1.4. UN MANDAT JUGÉ FLOU

Prise de contacts avec des gardiens d’immeubles, des gardiens de TEP ou de piscines, visite à un commerçant de nuit, repérage et comptage des sans-abri et des itinérants, prise de contact avec ces publics (et soutien le cas échéant), statique devant un collège, discussion avec les collégiens pour qu’ils ne s’attardent pas trop devant l’entrée, signalement des dépôts sauvages ou dangereux (bris de verre), de tags, de lampadaires déficients, vérification de la fermeture des parcs et jardins et TEP, médiations avec des jeunes, avec des locataires dans leur immeuble après un appel à leur base, accompagnement d’une vieille dame chez elle, etc. : la liste des activités des CdN est extrêmement variée. Que recouvre précisément leur mandat ? Quel est leur statut professionnel ?

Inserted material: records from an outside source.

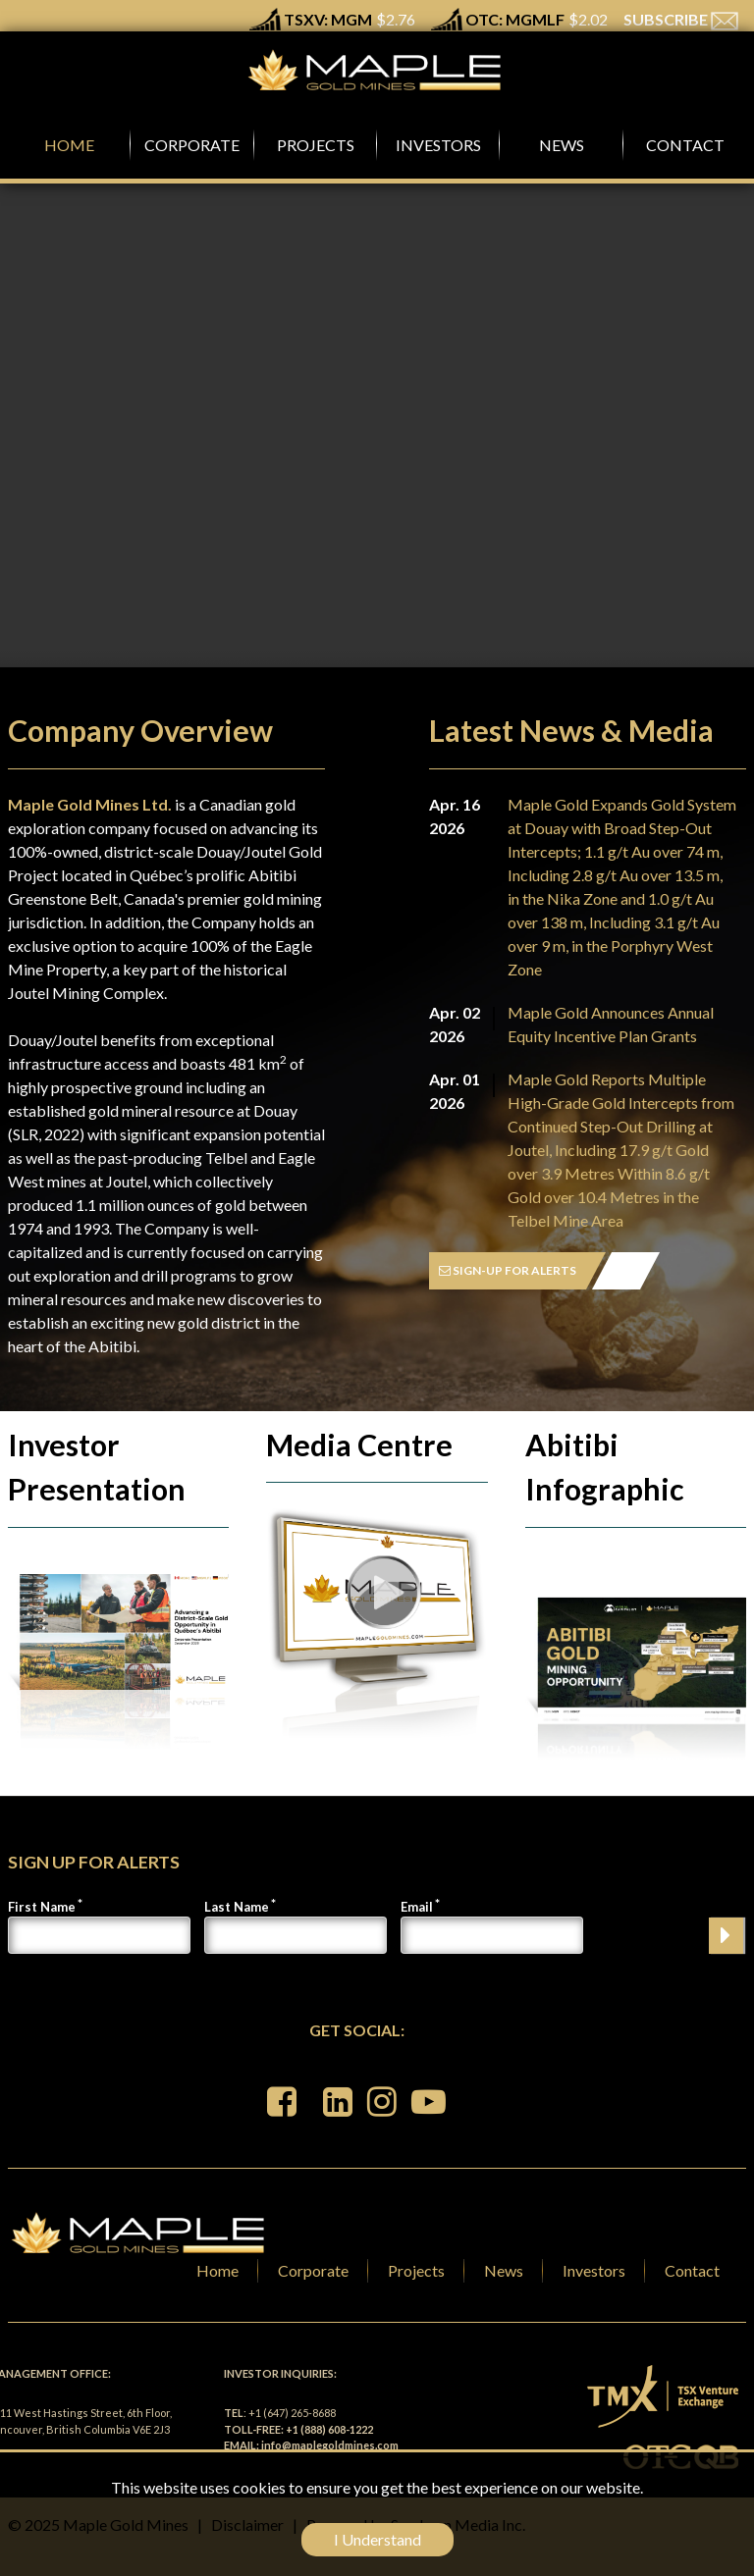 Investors (594, 2270)
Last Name (236, 1907)
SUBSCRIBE (680, 19)
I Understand (377, 2539)
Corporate (313, 2270)
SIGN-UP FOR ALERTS (507, 1270)
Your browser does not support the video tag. (377, 459)
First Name (42, 1907)
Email (417, 1907)
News (503, 2270)
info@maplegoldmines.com (330, 2445)
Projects (416, 2270)
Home (217, 2270)
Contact (692, 2270) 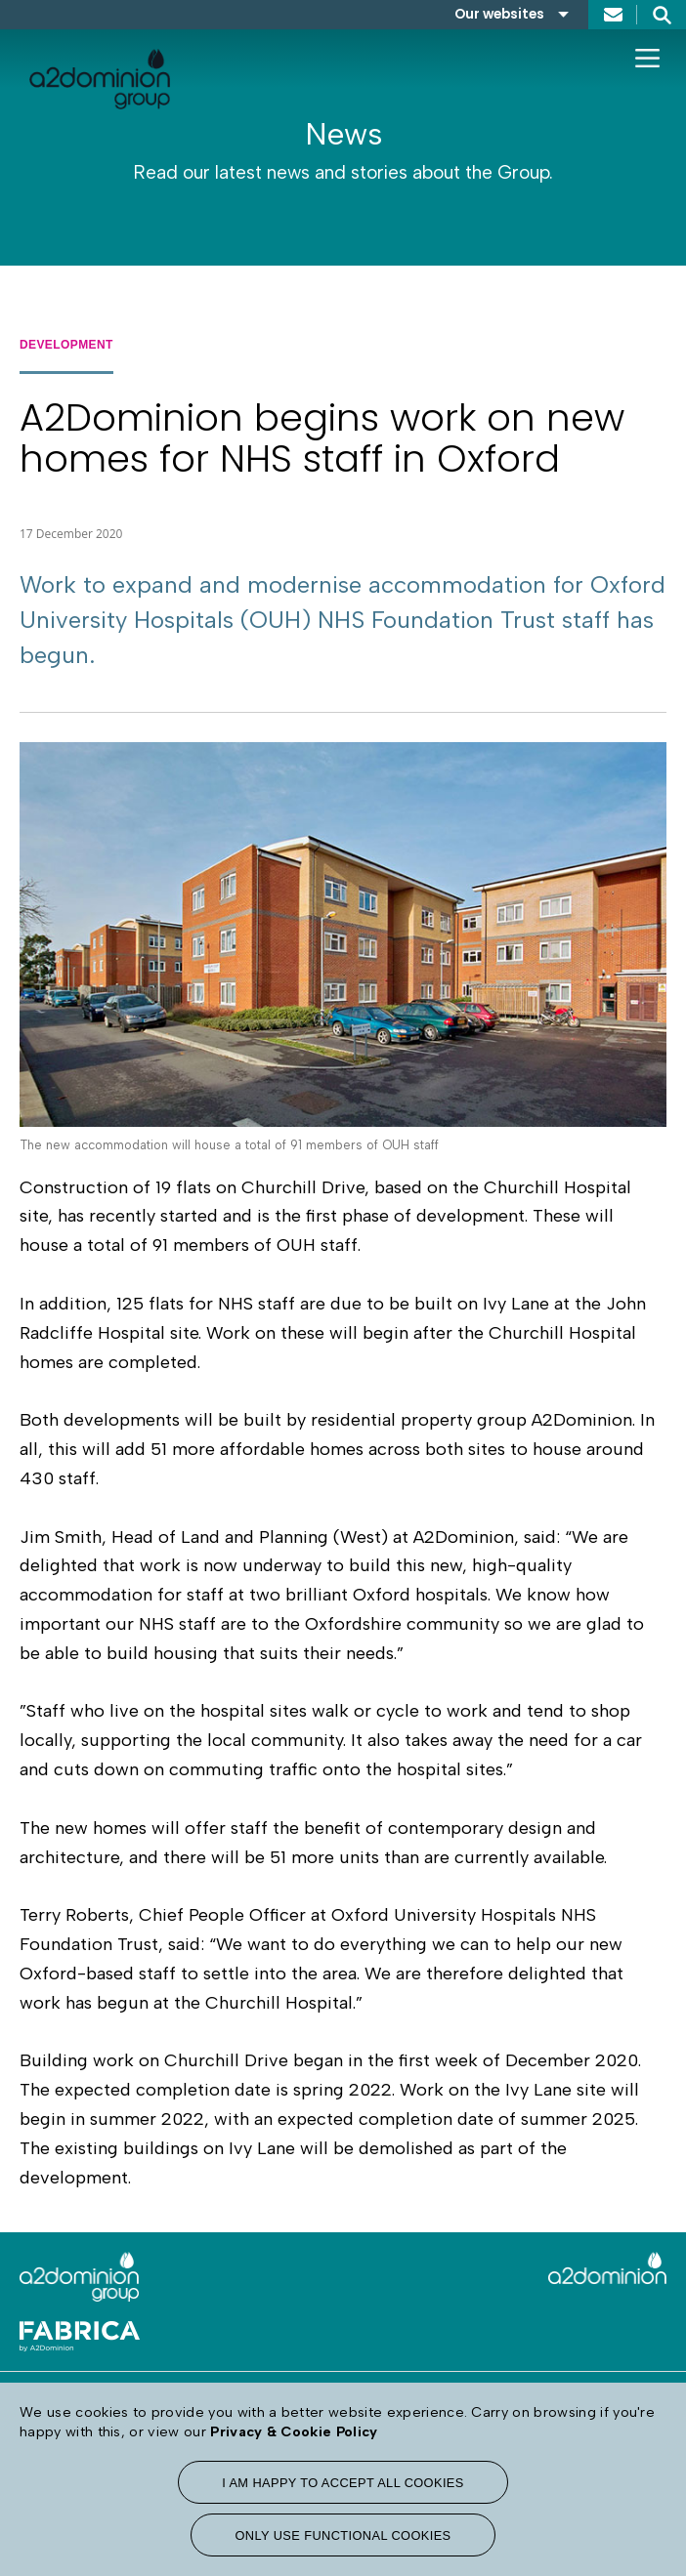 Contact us (612, 14)
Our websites (499, 14)
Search (661, 14)
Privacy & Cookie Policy (293, 2431)
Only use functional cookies (342, 2535)
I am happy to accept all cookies (343, 2482) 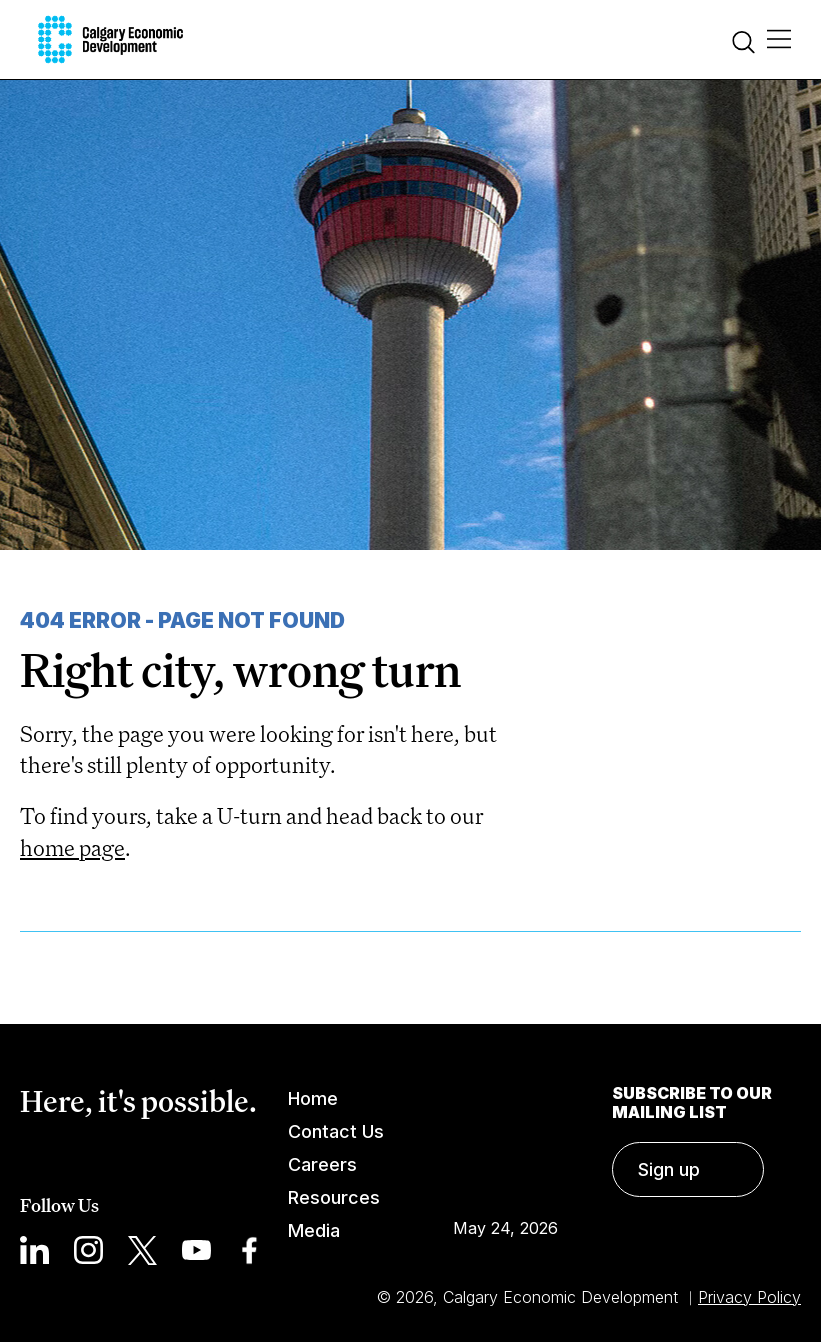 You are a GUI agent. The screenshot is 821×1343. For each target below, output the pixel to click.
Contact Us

Leur fiche de poste stipule qu’ils ont le statut d’agent d’accueil et de surveillance (AAS), spécialisé en médiation sociale17. Rien n’a changé depuis sur la nature des missions, nous dit l’adjoint du chef du BCDN. Mais au fil des entretiens menés avec eux mais aussi avec d’autres professionnels de terrain, le statut et le mandat des CdN ont été questionnés et sont apparus parfois insuffisamment définis pour eux et pour les autres. Pour certains d’entre eux, malgré l’apprentissage des missions lors de leur formation et les rappels réguliers de celles-ci par l’encadrant lors des briefings et le coordinateur opérationnel du BCDN, il demeure une incertitude sur le contenu de leur mandat. Celle-ci se focalise non pas sur leurs missions en tant que telles mais davantage sur les frontières de leur pouvoir d’action, la zone où ils ne s’estiment pas habilités à intervenir.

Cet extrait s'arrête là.